▶ **TASK DATA**:
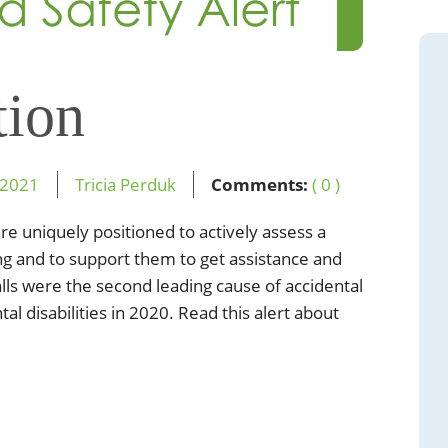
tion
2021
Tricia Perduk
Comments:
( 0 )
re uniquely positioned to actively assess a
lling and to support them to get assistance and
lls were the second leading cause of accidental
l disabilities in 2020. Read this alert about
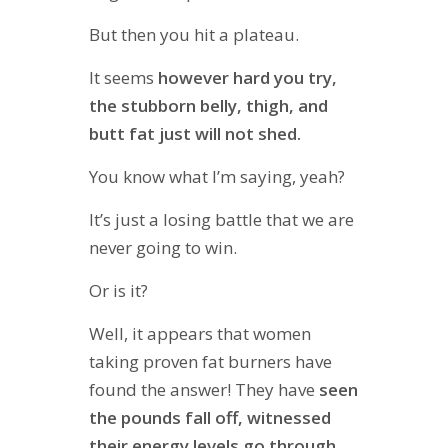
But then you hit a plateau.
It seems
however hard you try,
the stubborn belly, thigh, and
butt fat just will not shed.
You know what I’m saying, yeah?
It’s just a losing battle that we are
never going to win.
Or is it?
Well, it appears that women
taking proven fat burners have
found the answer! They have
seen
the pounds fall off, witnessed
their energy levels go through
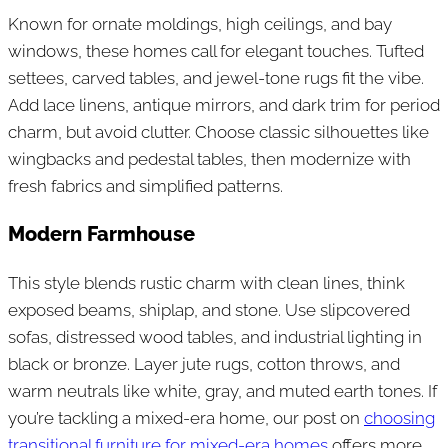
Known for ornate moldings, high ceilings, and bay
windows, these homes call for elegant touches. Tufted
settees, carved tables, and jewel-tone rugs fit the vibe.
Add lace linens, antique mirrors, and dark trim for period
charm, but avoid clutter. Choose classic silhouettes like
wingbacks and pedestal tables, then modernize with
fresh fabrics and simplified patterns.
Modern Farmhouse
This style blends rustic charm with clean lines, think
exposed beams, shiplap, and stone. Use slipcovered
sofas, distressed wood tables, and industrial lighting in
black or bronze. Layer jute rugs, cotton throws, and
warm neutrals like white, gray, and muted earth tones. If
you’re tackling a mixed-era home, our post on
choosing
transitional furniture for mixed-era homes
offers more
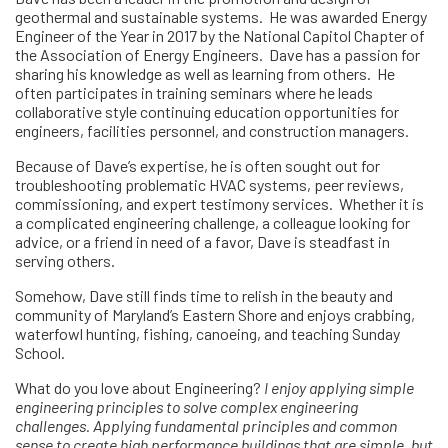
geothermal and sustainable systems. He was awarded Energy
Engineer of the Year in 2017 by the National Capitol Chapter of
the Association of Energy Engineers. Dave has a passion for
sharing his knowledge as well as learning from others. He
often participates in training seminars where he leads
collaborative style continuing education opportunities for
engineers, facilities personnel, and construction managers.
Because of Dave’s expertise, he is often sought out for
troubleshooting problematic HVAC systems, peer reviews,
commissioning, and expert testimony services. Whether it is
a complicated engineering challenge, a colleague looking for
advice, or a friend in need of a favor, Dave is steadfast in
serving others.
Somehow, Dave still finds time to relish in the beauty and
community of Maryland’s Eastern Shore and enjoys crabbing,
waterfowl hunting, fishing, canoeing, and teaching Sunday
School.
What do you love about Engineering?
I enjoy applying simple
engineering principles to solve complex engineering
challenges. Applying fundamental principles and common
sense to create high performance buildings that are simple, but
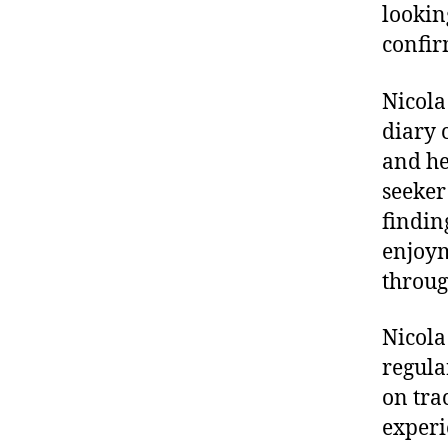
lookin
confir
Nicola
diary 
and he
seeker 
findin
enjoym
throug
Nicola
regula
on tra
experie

...

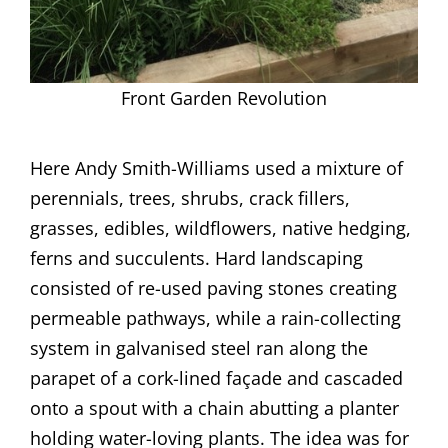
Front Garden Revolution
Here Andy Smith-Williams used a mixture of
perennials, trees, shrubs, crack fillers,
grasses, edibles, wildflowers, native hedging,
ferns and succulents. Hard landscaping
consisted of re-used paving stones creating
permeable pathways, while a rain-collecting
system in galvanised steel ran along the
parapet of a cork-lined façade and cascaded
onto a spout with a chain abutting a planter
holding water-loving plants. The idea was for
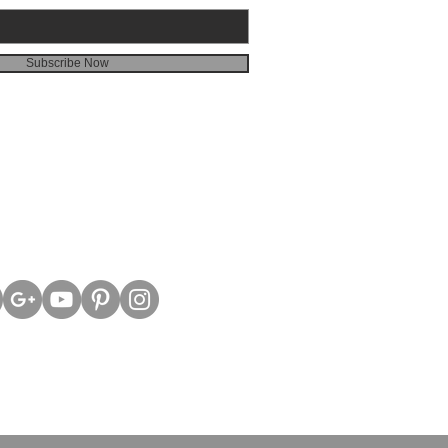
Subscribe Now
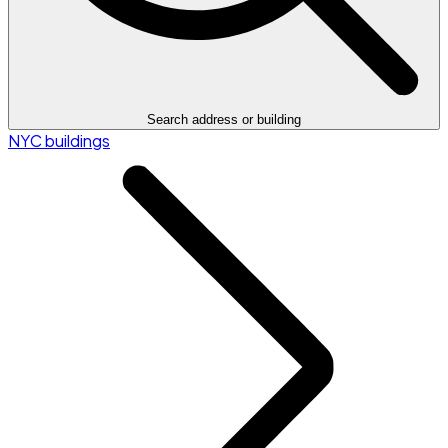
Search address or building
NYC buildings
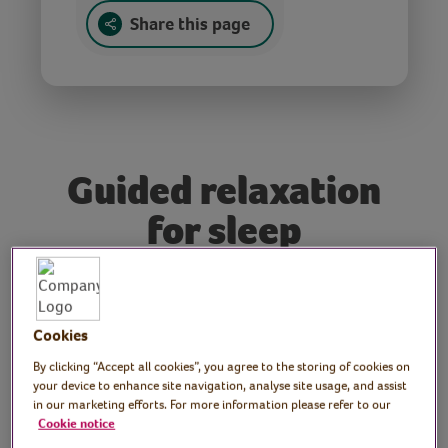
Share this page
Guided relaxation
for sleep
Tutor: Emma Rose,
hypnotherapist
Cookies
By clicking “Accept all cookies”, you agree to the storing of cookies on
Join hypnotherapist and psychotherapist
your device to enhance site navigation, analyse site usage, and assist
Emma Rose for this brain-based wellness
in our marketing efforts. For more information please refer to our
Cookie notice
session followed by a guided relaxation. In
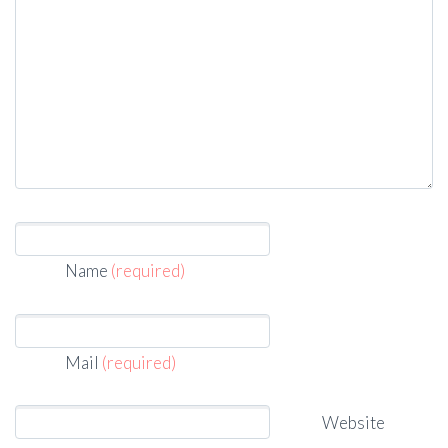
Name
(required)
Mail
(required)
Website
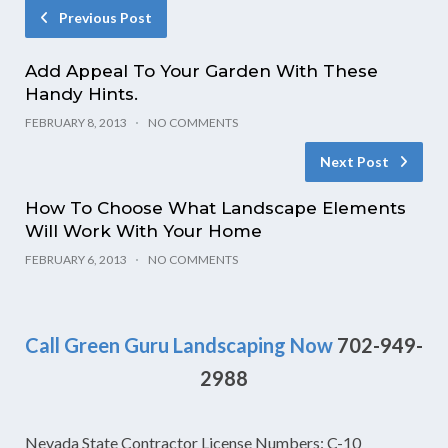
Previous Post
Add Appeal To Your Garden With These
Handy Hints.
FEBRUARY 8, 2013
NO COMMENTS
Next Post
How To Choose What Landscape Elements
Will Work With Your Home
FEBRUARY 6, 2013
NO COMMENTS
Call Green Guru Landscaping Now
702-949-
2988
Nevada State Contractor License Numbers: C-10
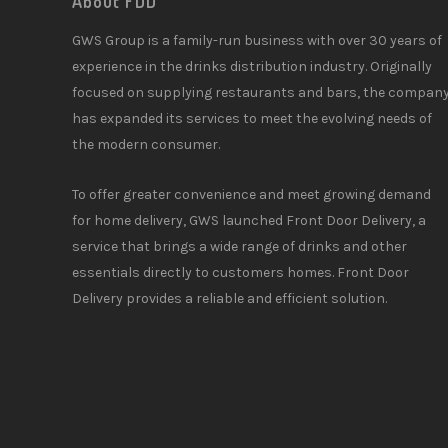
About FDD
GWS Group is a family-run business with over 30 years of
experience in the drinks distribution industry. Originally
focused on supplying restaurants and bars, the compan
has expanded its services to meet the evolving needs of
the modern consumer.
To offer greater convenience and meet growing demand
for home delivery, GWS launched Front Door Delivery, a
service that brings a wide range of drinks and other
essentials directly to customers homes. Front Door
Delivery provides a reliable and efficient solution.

▶ **EXERCISE DIRECTIONS**: Print only what lies in the material above starting at the line with "Modern Farmhouse" and ending at the line with "warm neutrals like", every line exactly as given.

▶ **SOLUTION BELOW**:
Modern Farmhouse
This style blends rustic charm with clean lines, think
exposed beams, shiplap, and stone. Use slipcovered
sofas, distressed wood tables, and industrial lighting in
black or bronze. Layer jute rugs, cotton throws, and
warm neutrals like white, gray, and muted earth tones. If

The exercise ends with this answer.